The Next Level – Two Parent Lines. When people learned to produce sexable chicks with the feather sexing trait, which requires separate mother and father lines, they discovered that maintaining two lines that carry different genetic variants you can get an even more improved ‘product’ generation. Sort of like a hybrid, but completely within the breed. You can do the same with or without the feather sexing trait.
Make your own breed. Production Breeding techniques can be used to advance beyond the original utility capacity of a single breed and produce something even more productive. There is no inherent reason to be constrained by the breed definitions that were chosen for showing. In fact, all new breeds of chickens have been produced by combining several different breeds – often from different continents – which creates a tremendous increase in genetic variation. When you read the histories of all of the American breeds, you will see that this is what was done. If you know what traits you want, Production Breeding is the way to get them ‘consolidated’ in your flock.

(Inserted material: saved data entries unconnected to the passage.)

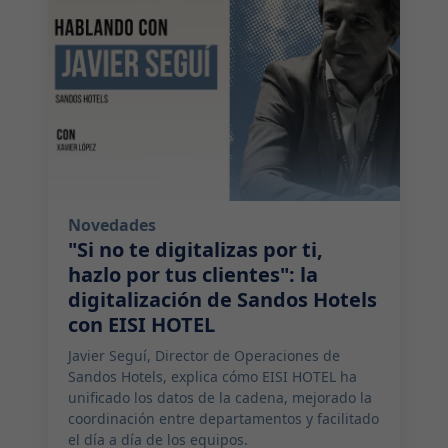
Novedades
"Si no te digitalizas por ti,
hazlo por tus clientes": la
digitalización de Sandos Hotels
con EISI HOTEL
Javier Seguí, Director de Operaciones de
Sandos Hotels, explica cómo EISI HOTEL ha
unificado los datos de la cadena, mejorado la
coordinación entre departamentos y facilitado
el día a día de los equipos.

But for most of us who aren’t driven to create a new breed, Production Breeding still makes more sense for small breeders than show breeding.
Production Breeding is simple:
Choose breeders by performance
Produce enough chicks to find outstanding individuals
Bring in a fresh line every few years to deepen the flock
If you do this consistently you will develop a nice line that performs just the way that suits you best. And you can feel good about being part of the solution for heritage chicken survival.